The MHS needs to show how and when it will engage interpreters or bilingual workers to facilitate culturally appropriate assessment, diagnosis and treatment. The use of interpreters or bilingual workers needs to be coordinated in consultation with the consumer and carer to ensure it is culturally sensitive.

The consumers' health record should include details of the use of liaison staff or other related service providers.

The MHS should develop appropriate partnerships with other service providers, organisations and programs with diversity experience as part of its commitment to self determination for Aboriginal and Torres Strait Islander people.

Staff (Criteria 4.5, 4.6)

The MHS needs to demonstrate that staff are skilled in accessing information about socio-cultural, linguistic and historical factors relevant to the mental health of people from CALD backgrounds, particularly those who have had traumatic or refugee experiences.

The MHS needs to demonstrate that staff can access cultural competency training in mental health, and provide statistics on the percentage of staff who annually attend this training.

The MHS, where available and appropriate, should integrate the use of culturally and linguistically diverse and Aboriginal and Torres Strait Islander liaison staff into service delivery.
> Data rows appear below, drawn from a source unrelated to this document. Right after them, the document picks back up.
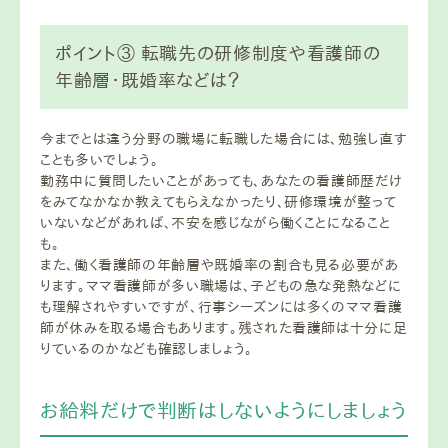
ポイント③ 転職先の研修制度や看護師の
年齢層・既婚率などは？
今までとは違う分野の職場に転職した場合には、勉強し直す
ことも多いでしょう。
勤務中に質問したいことがあっても、あなたの看護師歴だけ
をみてなかなか教えてもらえなかったり、研修環境が整って
いないなどがあれば、不安を感じながら働くことになること
も。
また、働く看護師の年齢層や既婚率の割合も見る必要があ
ります。ママ看護師が多い職場は、子どもの急な発熱などに
も理解されやすいですが、行事シーズンには多くのママ看護
師が休みを取る場合もあります。残された看護師は十分に足
りているのかなども確認しましょう。
お給料だけで判断はしないようにしましょう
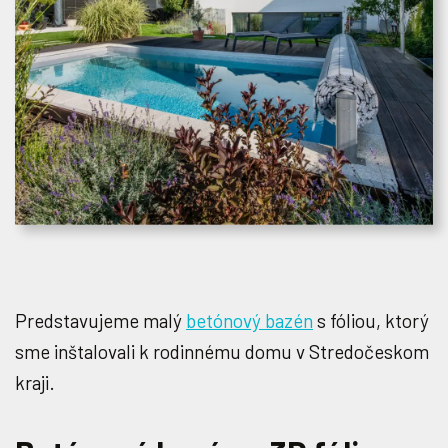
Predstavujeme malý
betónový bazén
s fóliou, ktorý
sme inštalovali k rodinnému domu v Stredočeskom
kraji.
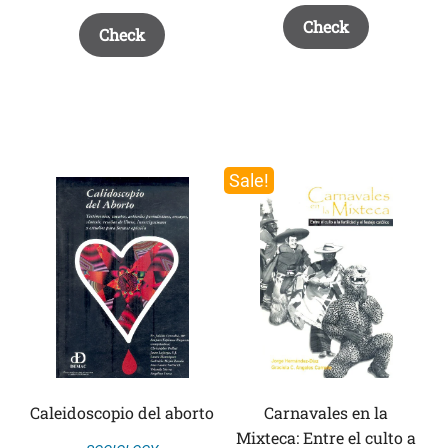
Check
Check
Sale!
Caleidoscopio del aborto
Carnavales en la
Mixteca: Entre el culto a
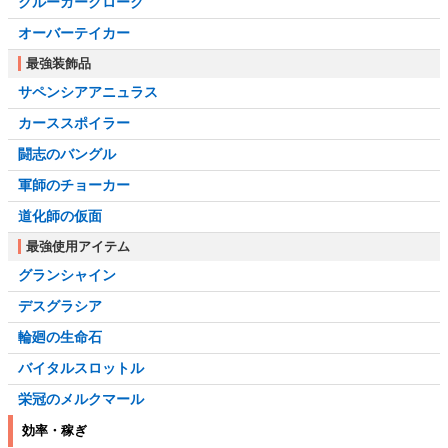
クルーガークローク
オーバーテイカー
最強装飾品
サペンシアアニュラス
カーススポイラー
闘志のバングル
軍師のチョーカー
道化師の仮面
最強使用アイテム
グランシャイン
デスグラシア
輪廻の生命石
バイタルスロットル
栄冠のメルクマール
効率・稼ぎ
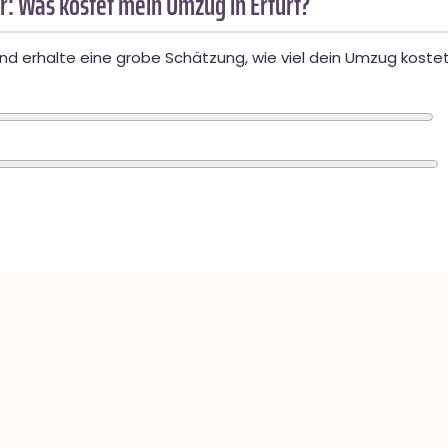
: Was kostet mein Umzug in Erfurt?
d erhalte eine grobe Schätzung, wie viel dein Umzug kostet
The MHS should appoint cultural guides appropriate to their communities and who are accessible to all staff members.

Suggested evidence

Evidence that may be provided for this standard includes:
  • analysis of census data
  • cultural appropriateness of services and clinical instruments
  • evidence of use of interpreters
  • translated documents
  • evidence of percentage of staff who have completed cultural competency training in mental health
  • analysis of the cultural and linguistic backgrounds of consumers and carers of the MHS
  • evidence of seeking cultural input from cultural informants, bilingual workers or relevant others
  • evidence of use of related service providers
  • policies and procedures covering:
    • working with Aboriginal and Torres Strait Islander consumers and carers
    • working with CALD consumers and carers
    • use of interpreters
    • special needs groups
    • staff training
    • disputes and grievances
    • dissemination of cultural information
    • representation on committees
    • evidence of implementation and regular review of policies and procedures
  • evidence of partnerships with the Aboriginal and Torres Strait Islander community
  • service level agreements with other providers such as Aboriginal and Torres Strait Islander medical services, divisions of general practice or Royal Flying Doctor Service
  • development of measures for cultural competency of staff
  • external monitoring of non-discriminatory practice by carers and consumers and Aboriginal and Torres Strait Islander community groups.